Pride in Hull is a registered charity with a board of trustees, which allows the event to be run democratically and with equal amounts of decision making throughout its core team. Whilst working with the entire team and collaborating with supporters, Matt also takes responsibility over corporate partnerships and sponsorships, including the support received from James Legal, the University of Hull, BP, Humberside Police and Humberside Fire and Rescue Service.
“Hull UK City of Culture 2017 had such a huge impact on Pride in Hull. Before then we were attracting about 9,000 people, but in 2017 it jumped to 44,000. Whilst amazing, this came with a huge learning curve, as organising an event of that size is very different. We actually thought the numbers might dip after that but they grew to 50,000 in 2018. We’re the biggest free Pride in the country and the atmosphere is out of this world.”

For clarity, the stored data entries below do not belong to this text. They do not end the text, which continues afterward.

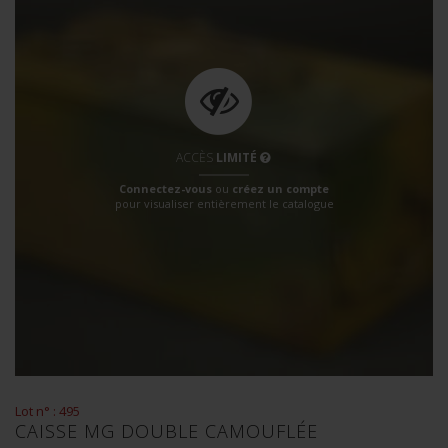
ACCÈS
LIMITÉ
Connectez-vous
ou
créez un compte
pour visualiser entièrement le catalogue
Lot n° : 495
CAISSE MG DOUBLE CAMOUFLÉE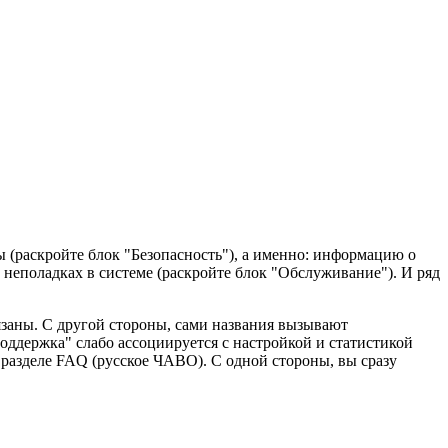
 (раскройте блок "Безопасность"), а именно: информацию о
неполадках в системе (раскройте блок "Обслуживание"). И ряд
язаны. С другой стороны, сами названия вызывают
поддержка" слабо ассоциируется с настройкой и статистикой
 разделе FAQ (русское ЧАВО). С одной стороны, вы сразу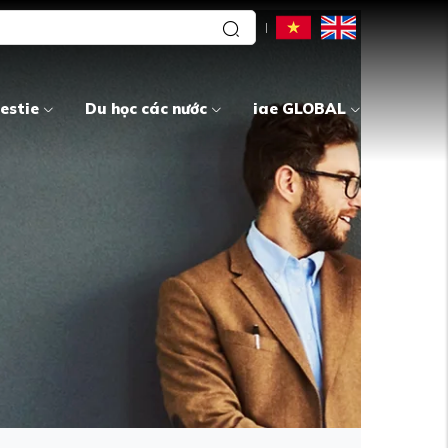
estie
Du học các nước
iae GLOBAL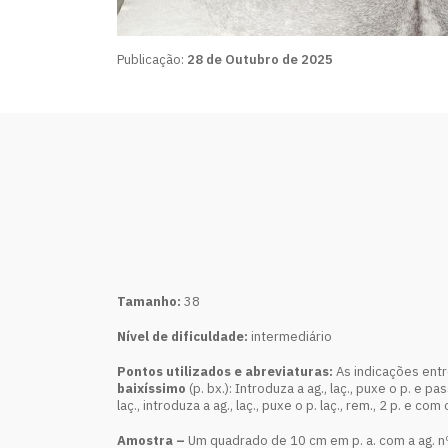
Publicação:
28 de Outubro de 2025
Tamanho:
38
Nível de dificuldade:
intermediário
Pontos utilizados e abreviaturas:
As indicações entr
baixíssimo
(p. bx.): Introduza a ag., laç., puxe o p. e p
laç., introduza a ag., laç., puxe o p. laç., rem., 2 p. e com
Amostra –
Um quadrado de 10 cm em p. a. com a ag. nº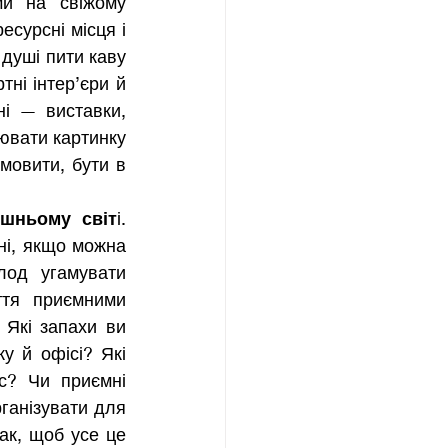
ми на свіжому 
сурсні місця і 
душі пити каву 
ні інтер’єри й 
і — виставки, 
вати картинку 
овити, бути в 
ишньому світ
і. 
і, якщо можна 
од угамувати 
тя приємними 
Які запахи ви 
 й офісі? Які 
? Чи приємні 
ганізувати для 
себе де завгодно. Щоб мати позитивне джерело ресурсу, зробіть так, щоб усе це 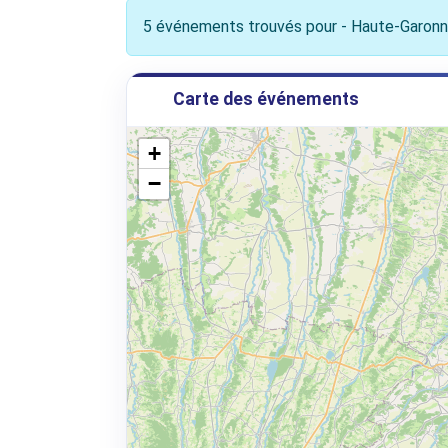
5 événements trouvés pour - Haute-Garon
Carte des événements
+
−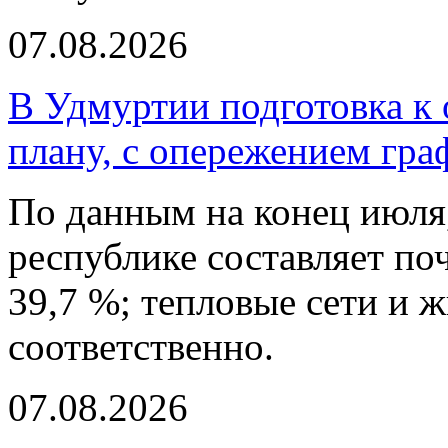
07.08.2026
В Удмуртии подготовка к 
плану, с опережением гра
По данным на конец июля,
республике составляет по
39,7 %; тепловые сети и ж
соответственно.
07.08.2026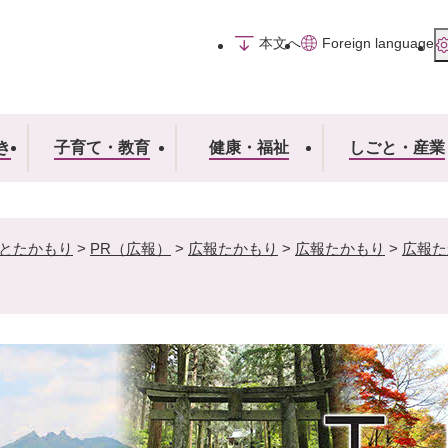
メニューを飛ばして本文へ
本文へ
Foreign language
き
子育て・教育
健康・福祉
しごと・産業
とたかもり
>
PR（広報）
>
広報たかもり
>
広報たかもり
>
広報た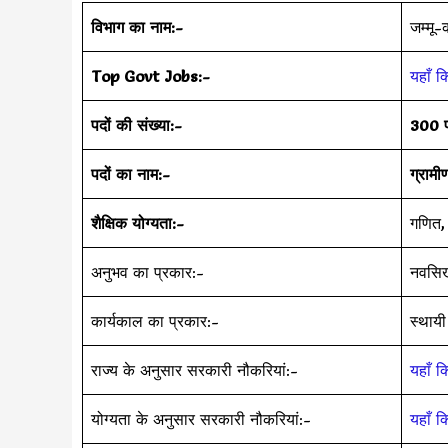
विभाग का नाम:-
जम्मू-
Top Govt Jobs:-
यहाँ क
पदों की संख्या:-
300 
पदों का नाम:-
ग्राम
शैक्षिक योग्यता:-
गणित, 
अनुभव का प्रकार:-
नवसि
कार्यकाल का प्रकार:-
स्थायी
राज्य के अनुसार सरकारी नौकरियां:-
यहाँ क
योग्यता के अनुसार सरकारी नौकरियां:-
यहाँ क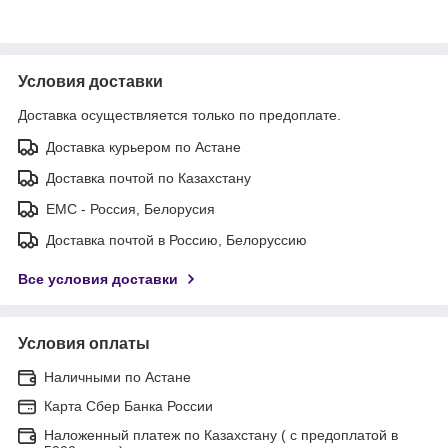
Условия доставки
Доставка осуществляется только по предоплате.
Доставка курьером по Астане
Доставка почтой по Казахстану
ЕМС - Россия, Белорусия
Доставка почтой в Россию, Белоруссию
Все условия доставки
Условия оплаты
Наличными по Астане
Карта Сбер Банка России
Наложенный платеж по Казахстану ( с предоплатой в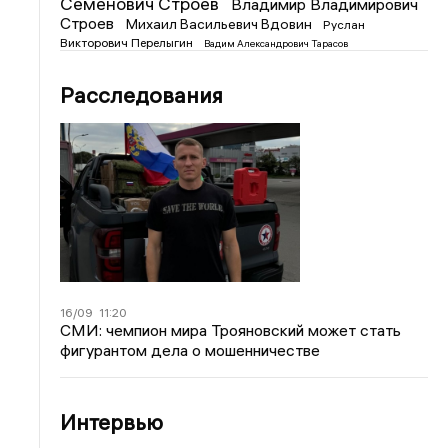
Семенович Строев
Владимир Владимирович
Строев
Михаил Васильевич Вдовин
Руслан
Викторович Перелыгин
Вадим Александрович Тарасов
Расследования
16/09
11:20
СМИ: чемпион мира Трояновский может стать
фигурантом дела о мошенничестве
Интервью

This year’s event on Saturday 20th July was no exception, with thousands flocking to Queen’s Gardens to enjoy the live entertainment, drinks tents and happy vibes. However, though the day is designed to be fun for all, there’s also a deeper message at its heart, as Matt points out: “We felt that we’d lost some of the roots around protest and political motivations, so we addressed this by sharing a range of messages through the parade and celebrating the community’s heritage and evolution.”
This took the form of over a hundred placards with slogans taken from Pride parades over the last fifty years, highlighting issues that people were angry and passionate about at the time, such as Stonewall and Section 28, as well as issues affecting the modern world. In true Pride in Hull style, this was delivered in a way that packed a punch yet remained peaceful, family-friendly and super colourful.
Pride in Hull is a not-for-profit organisation run by volunteers, and Matt says that the team behind it is constantly evolving the brand: “From an upgraded website and marketing materials, to a strong social media strategy and excellent photography, the event becomes more polished and professional with each year that passes.”
Alongside widespread PR coverage, with festivalgoers visiting our city from around the UK, the team also expanded the brand’s reach by running a pop-up shop in the Fruit Market: “Wykeland very kindly gave us this retail unit free of charge. It was a great resource and really gave us a presence prior to the big day. We sold out of stock very quickly and had to reorder, so it was a huge success.”
Our team at Drunk Animal were excited to work with Pride in Hull by creating large freestanding letters that spelled out “PRIDE”, which were painted in the rainbow colours and filled with balloons. This created an eye-catching piece of experiential marketing for the event, with plenty of people taking selfies in front of our technicoloured installation.
“Pride in Hull is free to attend but there’s a very big cost behind it,” adds Matt. “The support from our partners is hugely appreciated, plus public donations make a huge difference. If you’d like to support next year’s event, you can donate through the website or text HULL 3 to 70085 to donate £3, or change the 3 to another number up to £20. Every pound goes a long way and you’ll help us to make the 2020 festival bigger, brighter and bolder than ever!”